Jason Husser, assistant professor of political science, is the director of the Elon University Poll.
Elon’s Jason Husser, assistant professor of political science, has been frequent commentator as members of the media have sorted through the results of the 2016 election and tried to identify the different factors impacting the outcomes in high-profile races.
Husser, who is the director of the Elon University Poll, has weighed in for articles and television reports that have focused on the accuracy of the polls during this year’s election cycle and the implications for politics and policy from the presidential, Congressional and gubernatorial races.
For a Nov. 9 article in the Winston-Salem Journal, Husser speculated about what might have contributed to national polls not completely capturing the strength of support for Donald Trump. “My best educated guess with only a few hours of reflection is that low response rates — people refusing to talk to pollsters at record high numbers — was the biggest factor most contributing to nationwide error,” Husser said. “However, the entire polling industry will spend the next several months digging deep into the data to figure out what went wrong in detail.”
As many polls faced criticisms following the election, Husser defended the results of the Elon Poll this fall that found close races with results that largely fell within the margin of error in his comments for a Nov. 11 Burlington Times-News article. “Polls were fairly accurate in 2016,” Husser told the Times-News. “National polls were just as accurate as they were in 2012.”
(View an assessment of the Elon Poll’s 2016 results by Husser here.)
Husser also offered insights into voter preferences in nearby Guilford County during the 2016 for a Nov. 10 article in the Greensboro News & Record, saying, “when an election cycle is a good year for Republicans, the winning candidates in Guilford, Wake, and Mecklenburg counties will often be different than the winners statewide.”
A Nov. 15 segment on WFMY News 2 about what happens next in the recount for the N.C. governor’s race featured Husser, who talked about potential scenarios going forward. “We could see an unlikely scenario in which it’s impossible to determine the winner.
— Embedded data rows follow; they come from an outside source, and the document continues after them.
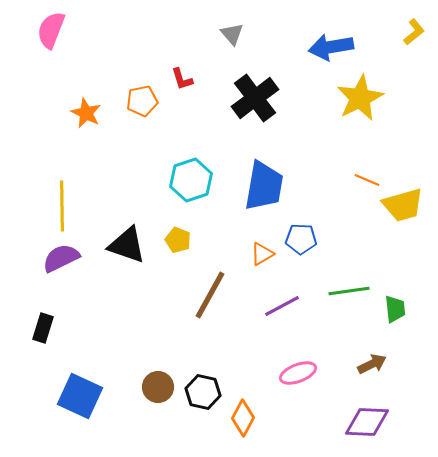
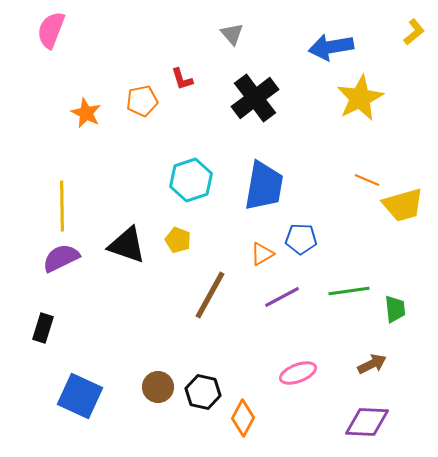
purple line: moved 9 px up
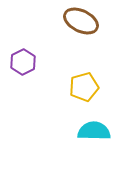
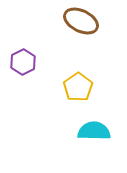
yellow pentagon: moved 6 px left; rotated 20 degrees counterclockwise
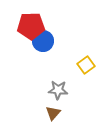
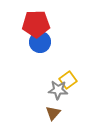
red pentagon: moved 5 px right, 2 px up
blue circle: moved 3 px left, 1 px down
yellow square: moved 18 px left, 15 px down
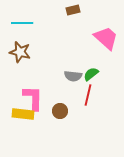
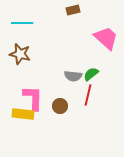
brown star: moved 2 px down
brown circle: moved 5 px up
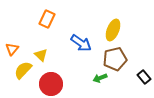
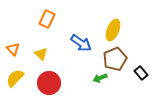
orange triangle: moved 1 px right; rotated 24 degrees counterclockwise
yellow triangle: moved 1 px up
brown pentagon: rotated 10 degrees counterclockwise
yellow semicircle: moved 8 px left, 8 px down
black rectangle: moved 3 px left, 4 px up
red circle: moved 2 px left, 1 px up
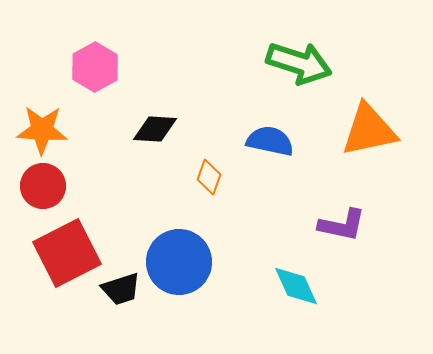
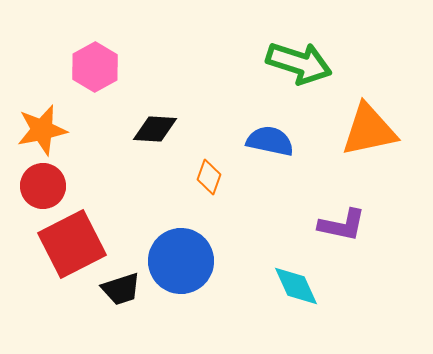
orange star: rotated 15 degrees counterclockwise
red square: moved 5 px right, 9 px up
blue circle: moved 2 px right, 1 px up
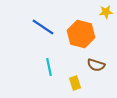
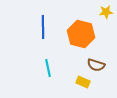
blue line: rotated 55 degrees clockwise
cyan line: moved 1 px left, 1 px down
yellow rectangle: moved 8 px right, 1 px up; rotated 48 degrees counterclockwise
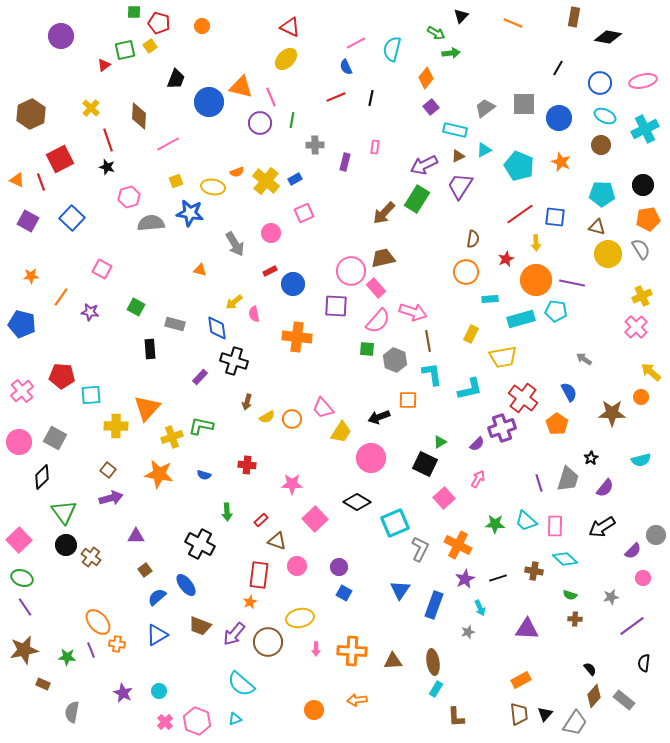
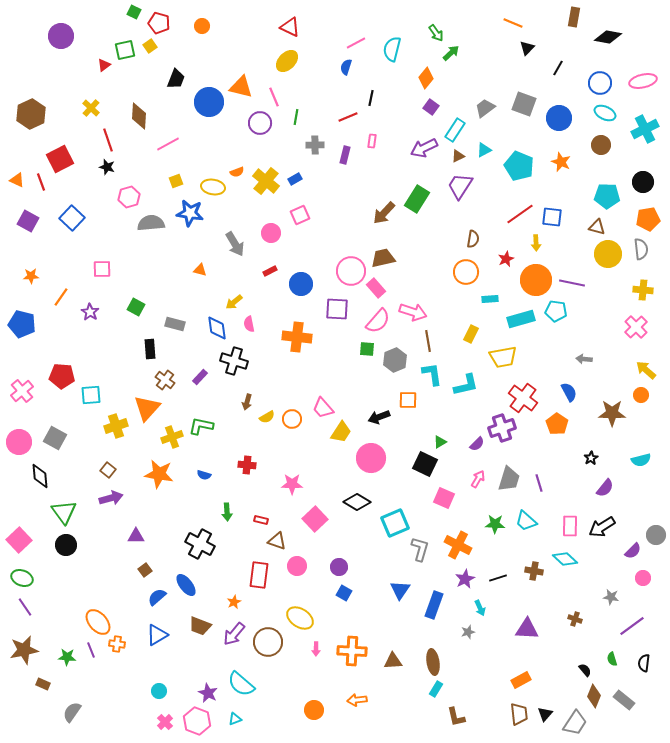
green square at (134, 12): rotated 24 degrees clockwise
black triangle at (461, 16): moved 66 px right, 32 px down
green arrow at (436, 33): rotated 24 degrees clockwise
green arrow at (451, 53): rotated 36 degrees counterclockwise
yellow ellipse at (286, 59): moved 1 px right, 2 px down
blue semicircle at (346, 67): rotated 42 degrees clockwise
pink line at (271, 97): moved 3 px right
red line at (336, 97): moved 12 px right, 20 px down
gray square at (524, 104): rotated 20 degrees clockwise
purple square at (431, 107): rotated 14 degrees counterclockwise
cyan ellipse at (605, 116): moved 3 px up
green line at (292, 120): moved 4 px right, 3 px up
cyan rectangle at (455, 130): rotated 70 degrees counterclockwise
pink rectangle at (375, 147): moved 3 px left, 6 px up
purple rectangle at (345, 162): moved 7 px up
purple arrow at (424, 165): moved 17 px up
black circle at (643, 185): moved 3 px up
cyan pentagon at (602, 194): moved 5 px right, 2 px down
pink square at (304, 213): moved 4 px left, 2 px down
blue square at (555, 217): moved 3 px left
gray semicircle at (641, 249): rotated 25 degrees clockwise
pink square at (102, 269): rotated 30 degrees counterclockwise
blue circle at (293, 284): moved 8 px right
yellow cross at (642, 296): moved 1 px right, 6 px up; rotated 30 degrees clockwise
purple square at (336, 306): moved 1 px right, 3 px down
purple star at (90, 312): rotated 24 degrees clockwise
pink semicircle at (254, 314): moved 5 px left, 10 px down
gray arrow at (584, 359): rotated 28 degrees counterclockwise
gray hexagon at (395, 360): rotated 15 degrees clockwise
yellow arrow at (651, 372): moved 5 px left, 2 px up
cyan L-shape at (470, 389): moved 4 px left, 4 px up
orange circle at (641, 397): moved 2 px up
yellow cross at (116, 426): rotated 20 degrees counterclockwise
black diamond at (42, 477): moved 2 px left, 1 px up; rotated 50 degrees counterclockwise
gray trapezoid at (568, 479): moved 59 px left
pink square at (444, 498): rotated 25 degrees counterclockwise
red rectangle at (261, 520): rotated 56 degrees clockwise
pink rectangle at (555, 526): moved 15 px right
gray L-shape at (420, 549): rotated 10 degrees counterclockwise
brown cross at (91, 557): moved 74 px right, 177 px up
green semicircle at (570, 595): moved 42 px right, 64 px down; rotated 56 degrees clockwise
gray star at (611, 597): rotated 21 degrees clockwise
orange star at (250, 602): moved 16 px left
yellow ellipse at (300, 618): rotated 44 degrees clockwise
brown cross at (575, 619): rotated 16 degrees clockwise
black semicircle at (590, 669): moved 5 px left, 1 px down
purple star at (123, 693): moved 85 px right
brown diamond at (594, 696): rotated 20 degrees counterclockwise
gray semicircle at (72, 712): rotated 25 degrees clockwise
brown L-shape at (456, 717): rotated 10 degrees counterclockwise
This could happen in which votes are destroyed. In Durham County, it’s unlikely votes were destroyed but if it turns out that machines messed up so badly that votes didn’t get counted, you could see a remote situation where the governor say you can’t determine this, makes an appeal, and then the general assembly ends up picking who is the governor,” Husser said.
For a Nov. 16 piece that appeared on WXII (no link available), Husser talked about potential changes in the way the Elon Poll connects with likely voters and the public, given the increasing challenges there are in reaching people by phone. “The big switch that’s going to be going on at the national level and something we’re looking into deeply here at Elon is moving away from the telephone,” Husser said.